What to work on
Each entry below must be given again word for word, with no pictures.

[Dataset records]
——————————
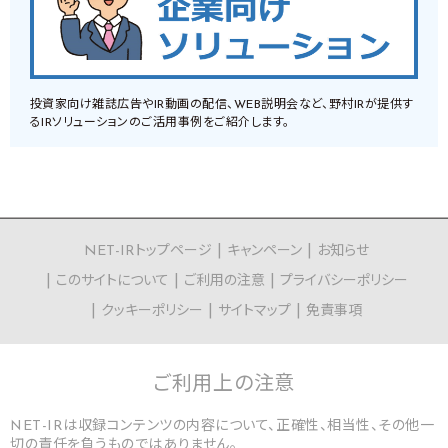
投資家向け雑誌広告やIR動画の配信、WEB説明会など、野村IRが提供す
るIRソリューションのご活用事例をご紹介します。
NET-IRトップページ
キャンペーン
お知らせ
このサイトについて
ご利用の注意
プライバシーポリシー
クッキーポリシー
サイトマップ
免責事項
ご利用上の
注意
NET-IRは収録コンテンツの内容について、正確性、相当性、その他一
切の責任を負うものではありません。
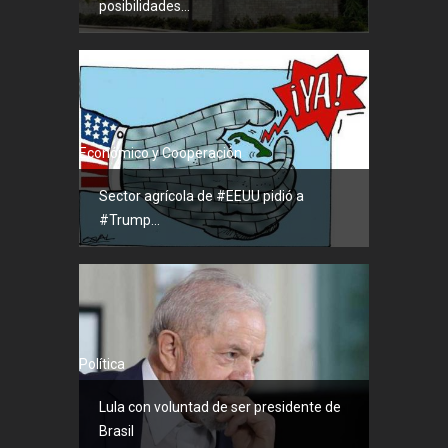
posibilidades...
Económico y Cooperación
Sector agrícola de #EEUU pidió a
#Trump...
Política
Lula con voluntad de ser presidente de
Brasil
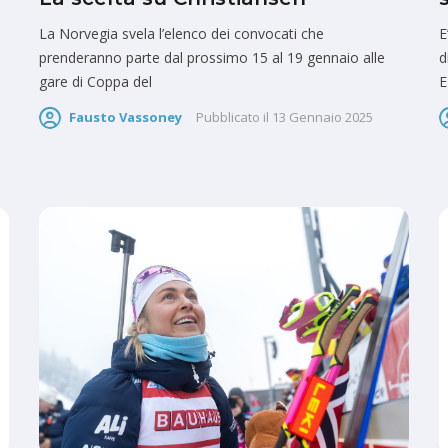
La Norvegia svela l’elenco dei convocati che
E
prenderanno parte dal prossimo 15 al 19 gennaio alle
d
gare di Coppa del
E
Fausto Vassoney
Pubblicato il
13 Gennaio 2025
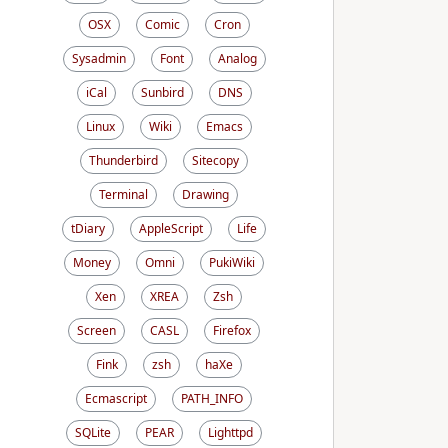
OSX
Comic
Cron
Sysadmin
Font
Analog
iCal
Sunbird
DNS
Linux
Wiki
Emacs
Thunderbird
Sitecopy
Terminal
Drawing
tDiary
AppleScript
Life
Money
Omni
PukiWiki
Xen
XREA
Zsh
Screen
CASL
Firefox
Fink
zsh
haXe
Ecmascript
PATH_INFO
SQLite
PEAR
Lighttpd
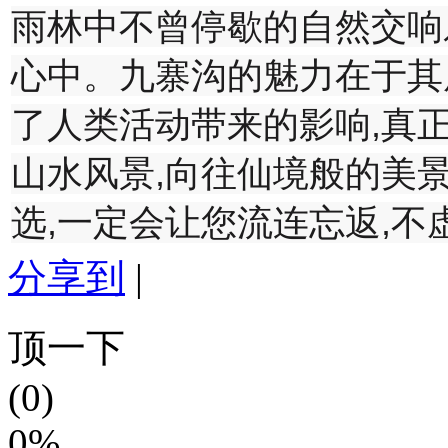
雨林中不曾停歇的自然交响
心中。
九寨沟的魅力在于其原
了人类活动带来的影响,真
山水风景,向往仙境般的美
选,一定会让您流连忘返,不
分享到
|
顶一下
(0)
0%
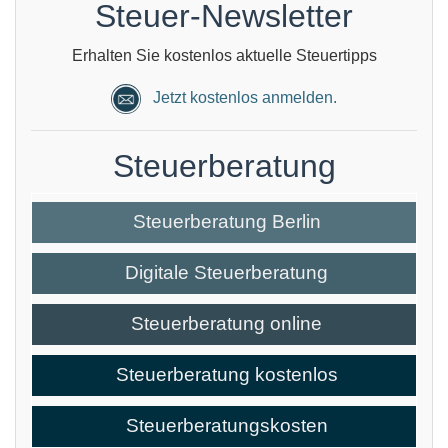
Steuer-Newsletter
Erhalten Sie kostenlos aktuelle Steuertipps
Jetzt kostenlos anmelden.
Steuerberatung
Steuerberatung Berlin
Digitale Steuerberatung
Steuerberatung online
Steuerberatung kostenlos
Steuerberatungskosten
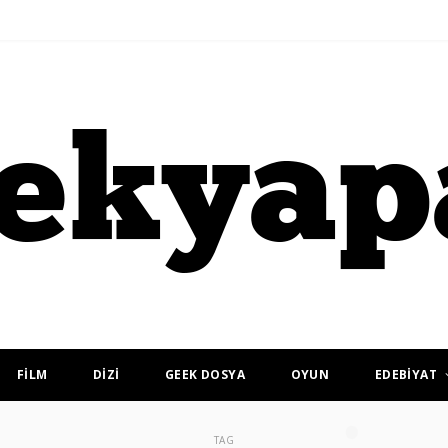
FİLM
DİZİ
GEEK DOSYA
OYUN
EDEBİYAT
TAG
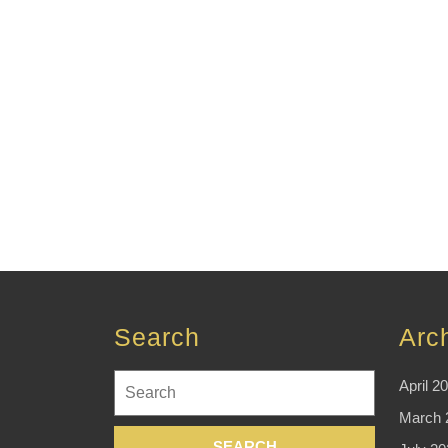
Search
Arc
Search
April 2
for:
March 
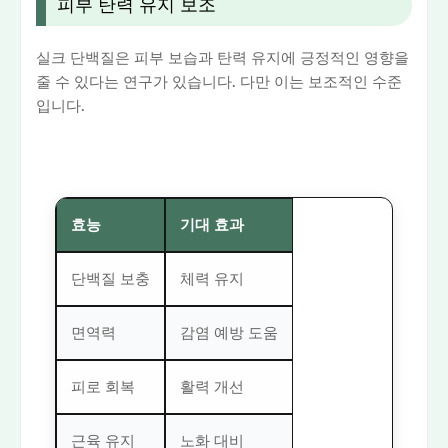
피부 탄력 유지 보조
실크 단백질은 피부 보습과 탄력 유지에 긍정적인 영향을
줄 수 있다는 연구가 있습니다. 다만 이는 보조적인 수준
입니다.
효능
기대 효과
단백질 보충
체력 유지
면역력
감염 예방 도움
피로 회복
활력 개선
근육 유지
노화 대비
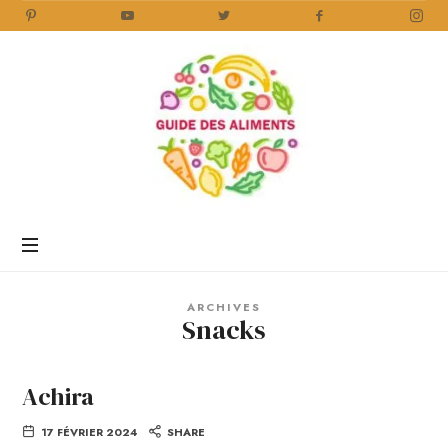
Guide
des
Aliments
Encyclopédie
des
aliments
/
ARCHIVES
www.guidedesaliments.com
Snacks
Achira
17 FÉVRIER 2024
SHARE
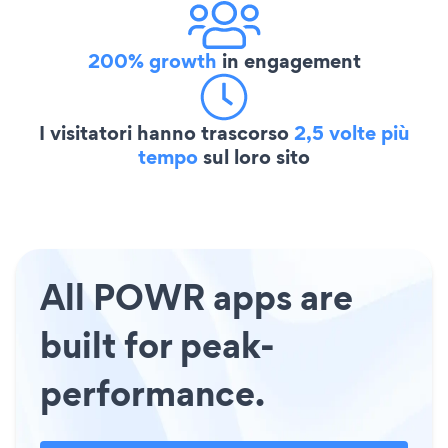
200% growth
in engagement
I visitatori hanno trascorso
2,5 volte più
tempo
sul loro sito
All POWR apps are
built for peak-
performance.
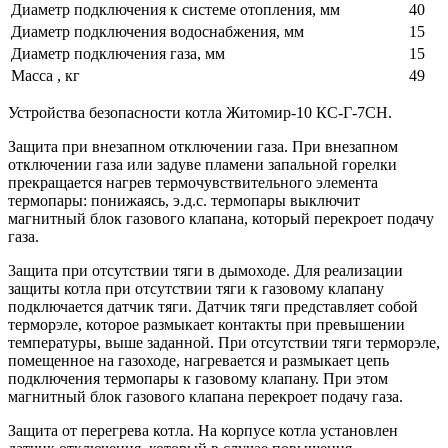
Диаметр подключения к системе отопления, мм
40
Диаметр подключения водоснабжения, мм
15
Диаметр подключения газа, мм
15
Масса , кг
49
Устройства безопасности котла Житомир-10 КС-Г-7СН.
Защита при внезапном отключении газа. При внезапном
отключении газа или задуве пламени запальной горелки
прекращается нагрев термочувствительного элемента
термопары: понижаясь, э.д.с. термопары выключит
магнитный блок газового клапана, который перекроет подачу
газа.
3ащита при отсутствии тяги в дымоходе. Для реализации
защиты котла при отсутствии тяги к газовому клапану
подключается датчик тяги. Датчик тяги представляет собой
терморэле, которое размыкает контакты при превышении
температуры, выше заданной. При отсутствии тяги терморэле,
помещенное на газоходе, нагревается и размыкает цепь
подключения термопары к газовому клапану. При этом
магнитный блок газового клапана перекроет подачу газа.
Защита от перегрева котла. На корпусе котла установлен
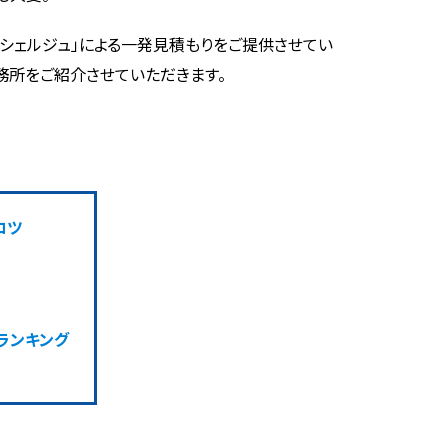
コンシェルジュ」による一発見積もりをご提供させてい
務所をご紹介させていただきます。
コツ
ランキング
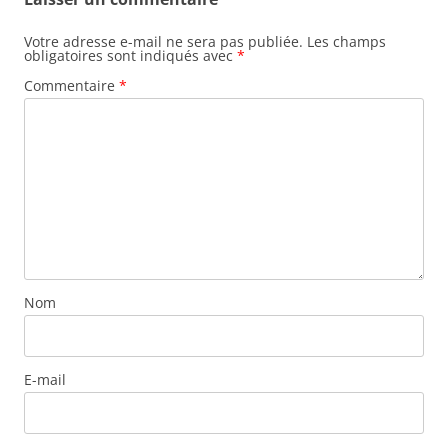
Votre adresse e-mail ne sera pas publiée.
Les champs
obligatoires sont indiqués avec
*
Commentaire
*
Nom
E-mail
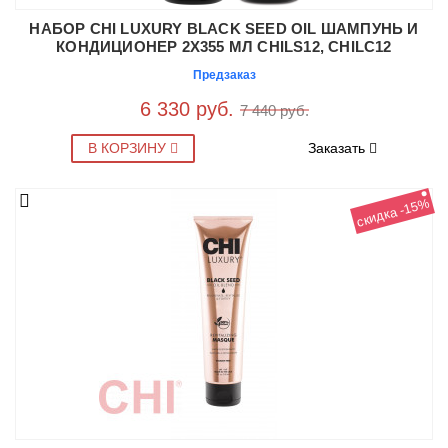
НАБОР CHI LUXURY BLACK SEED OIL ШАМПУНЬ И
КОНДИЦИОНЕР 2X355 МЛ CHILS12, CHILC12
Предзаказ
6 330 руб.
7 440 руб.
В КОРЗИНУ
Заказать
скидка -15%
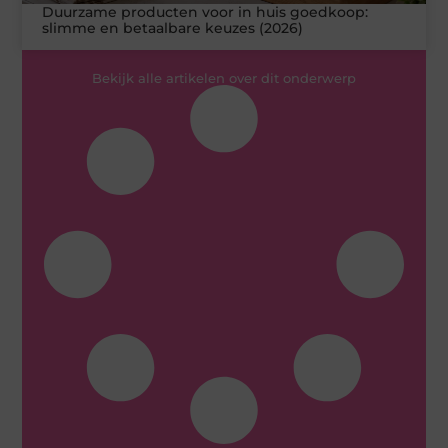
Duurzame producten voor in huis goedkoop:
slimme en betaalbare keuzes (2026)
Bekijk alle artikelen over dit onderwerp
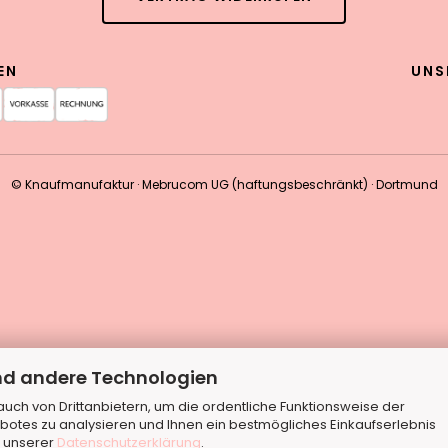
EN
UNS
© Knaufmanufaktur · Mebrucom UG (haftungsbeschränkt) · Dortmund
nd andere Technologien
ch von Drittanbietern, um die ordentliche Funktionsweise der
botes zu analysieren und Ihnen ein bestmögliches Einkaufserlebnis
n unserer
Datenschutzerklärung
.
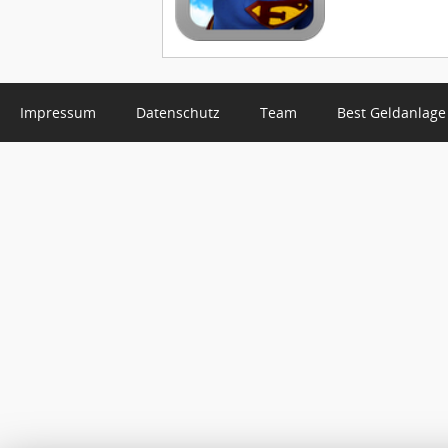
Impressum
Datenschutz
Team
Best Geldanlage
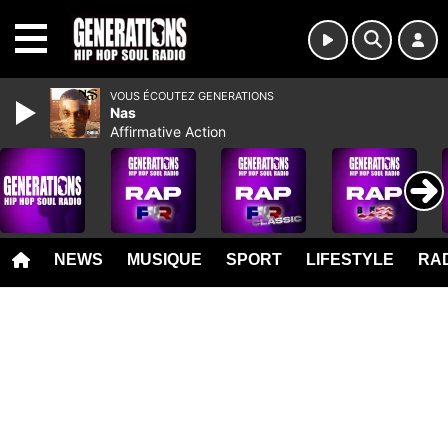
MENU
VOUS ÉCOUTEZ GENERATIONS
Nas
Affirmative Action
NEWS
MUSIQUE
SPORT
LIFESTYLE
RAD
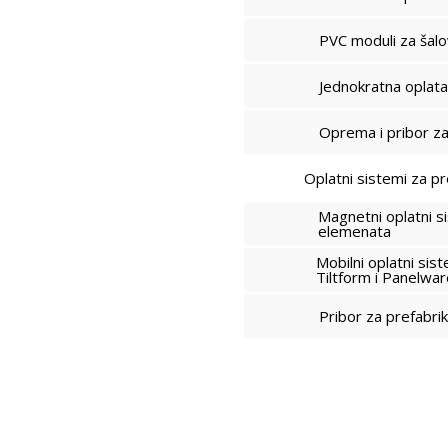
PVC moduli za šalo
Jednokratna 
Oprema i pribor z
Oplatni sistemi za pr
Magnetni oplatni s
elemena
Mobilni oplatni sis
Tiltform i Panelwa
Pribor za pr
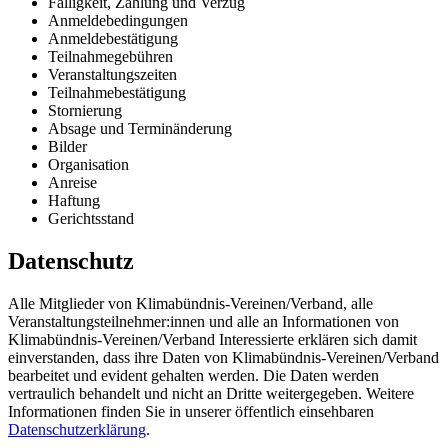
Fälligkeit, Zahlung und Verzug
Anmeldebedingungen
Anmeldebestätigung
Teilnahmegebühren
Veranstaltungszeiten
Teilnahmebestätigung
Stornierung
Absage und Terminänderung
Bilder
Organisation
Anreise
Haftung
Gerichtsstand
Datenschutz
Alle Mitglieder von Klimabündnis-Vereinen/Verband, alle
Veranstaltungsteilnehmer:innen und alle an Informationen von
Klimabündnis-Vereinen/Verband Interessierte erklären sich damit
einverstanden, dass ihre Daten von Klimabündnis-Vereinen/Verband
bearbeitet und evident gehalten werden. Die Daten werden
vertraulich behandelt und nicht an Dritte weitergegeben. Weitere
Informationen finden Sie in unserer öffentlich einsehbaren
Datenschutzerklärung
.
——————————
Result for this exercise
投資家向け雑誌広告やIR動画の配信、WEB説明会など、野村IRが提供す
るIRソリューションのご活用事例をご紹介します。
NET-IRトップページ
キャンペーン
お知らせ
このサイトについて
ご利用の注意
プライバシーポリシー
クッキーポリシー
サイトマップ
免責事項
ご利用上の
注意
NET-IRは収録コンテンツの内容について、正確性、相当性、その他一
切の責任を負うものではありません。
posibilidades...
Económico y Cooperación
Sector agrícola de #EEUU pidió a
#Trump...
Política
Lula con voluntad de ser presidente de
Brasil
La Norvegia svela l’elenco dei convocati che
E
prenderanno parte dal prossimo 15 al 19 gennaio alle
d
gare di Coppa del
E
Fausto Vassoney
Pubblicato il
13 Gennaio 2025
OSX
Comic
Cron
Sysadmin
Font
Analog
iCal
Sunbird
DNS
Linux
Wiki
Emacs
Thunderbird
Sitecopy
Terminal
Drawing
tDiary
AppleScript
Life
Money
Omni
PukiWiki
Xen
XREA
Zsh
Screen
CASL
Firefox
Fink
zsh
haXe
Ecmascript
PATH_INFO
SQLite
PEAR
Lighttpd
雨林中不曾停歇的自然交响
心中。
九寨沟的魅力在于其原
了人类活动带来的影响,真
山水风景,向往仙境般的美
选,一定会让您流连忘返,不
分享到
|
顶一下
(0)
0%
Steuer-Newsletter
Erhalten Sie kostenlos aktuelle Steuertipps
Jetzt kostenlos anmelden.
Steuerberatung
Steuerberatung Berlin
Digitale Steuerberatung
Steuerberatung online
Steuerberatung kostenlos
Steuerberatungskosten
FİLM
DİZİ
GEEK DOSYA
OYUN
EDEBİYAT
TAG
Search
Arc
Search
April 2
for:
March 
피부 탄력 유지 보조
실크 단백질은 피부 보습과 탄력 유지에 긍정적인 영향을
줄 수 있다는 연구가 있습니다. 다만 이는 보조적인 수준
입니다.
효능
기대 효과
단백질 보충
체력 유지
면역력
감염 예방 도움
피로 회복
활력 개선
근육 유지
노화 대비
Guide
des
Aliments
Encyclopédie
des
aliments
/
ARCHIVES
www.guidedesaliments.com
Snacks
Achira
17 FÉVRIER 2024
SHARE
200% growth
in engagement
I visitatori hanno trascorso
2,5 volte più
tempo
sul loro sito
All POWR apps are
built for peak-
performance.
Диаметр подключения к системе отопления, мм
40
Диаметр подключения водоснабжения, мм
15
Диаметр подключения газа, мм
15
Масса , кг
49
Устройства безопасности котла Житомир-10 КС-Г-7СН.
Защита при внезапном отключении газа. При внезапном
отключении газа или задуве пламени запальной горелки
прекращается нагрев термочувствительного элемента
термопары: понижаясь, э.д.с. термопары выключит
магнитный блок газового клапана, который перекроет подачу
газа.
3ащита при отсутствии тяги в дымоходе. Для реализации
защиты котла при отсутствии тяги к газовому клапану
подключается датчик тяги. Датчик тяги представляет собой
терморэле, которое размыкает контакты при превышении
температуры, выше заданной. При отсутствии тяги терморэле,
помещенное на газоходе, нагревается и размыкает цепь
подключения термопары к газовому клапану. При этом
магнитный блок газового клапана перекроет подачу газа.
Защита от перегрева котла. На корпусе котла установлен
コンシェルジュ」による一発見積もりをご提供させてい
務所をご紹介させていただきます。
コツ
ランキング
Votre adresse e-mail ne sera pas publiée.
Les champs
obligatoires sont indiqués avec
*
Commentaire
*
Nom
E-mail
НАБОР CHI LUXURY BLACK SEED OIL ШАМПУНЬ И
КОНДИЦИОНЕР 2X355 МЛ CHILS12, CHILC12
Предзаказ
6 330 руб.
7 440 руб.
В КОРЗИНУ
Заказать
скидка -15%
Duurzame producten voor in huis goedkoop:
slimme en betaalbare keuzes (2026)
Bekijk alle artikelen over dit onderwerp
EN
UNS
© Knaufmanufaktur · Mebrucom UG (haftungsbeschränkt) · Dortmund
nd andere Technologien
ch von Drittanbietern, um die ordentliche Funktionsweise der
botes zu analysieren und Ihnen ein bestmögliches Einkaufserlebnis
n unserer
Datenschutzerklärung
.
Impressum
Datenschutz
Team
Best Geldanlage
MENU
VOUS ÉCOUTEZ GENERATIONS
Nas
Affirmative Action
NEWS
MUSIQUE
SPORT
LIFESTYLE
RAD
PVC moduli za šalo
Jednokratna 
Oprema i pribor z
Oplatni sistemi za pr
Magnetni oplatni s
elemena
Mobilni oplatni sis
Tiltform i Panelwa
Pribor za pr
Fälligkeit, Zahlung und Verzug
Anmeldebedingungen
Anmeldebestätigung
Teilnahmegebühren
Veranstaltungszeiten
Teilnahmebestätigung
Stornierung
Absage und Terminänderung
Bilder
Organisation
Anreise
Haftung
Gerichtsstand
Datenschutz
Alle Mitglieder von Klimabündnis-Vereinen/Verband, alle
Veranstaltungsteilnehmer:innen und alle an Informationen von
Klimabündnis-Vereinen/Verband Interessierte erklären sich damit
einverstanden, dass ihre Daten von Klimabündnis-Vereinen/Verband
bearbeitet und evident gehalten werden. Die Daten werden
vertraulich behandelt und nicht an Dritte weitergegeben. Weitere
Informationen finden Sie in unserer öffentlich einsehbaren
Datenschutzerklärung
.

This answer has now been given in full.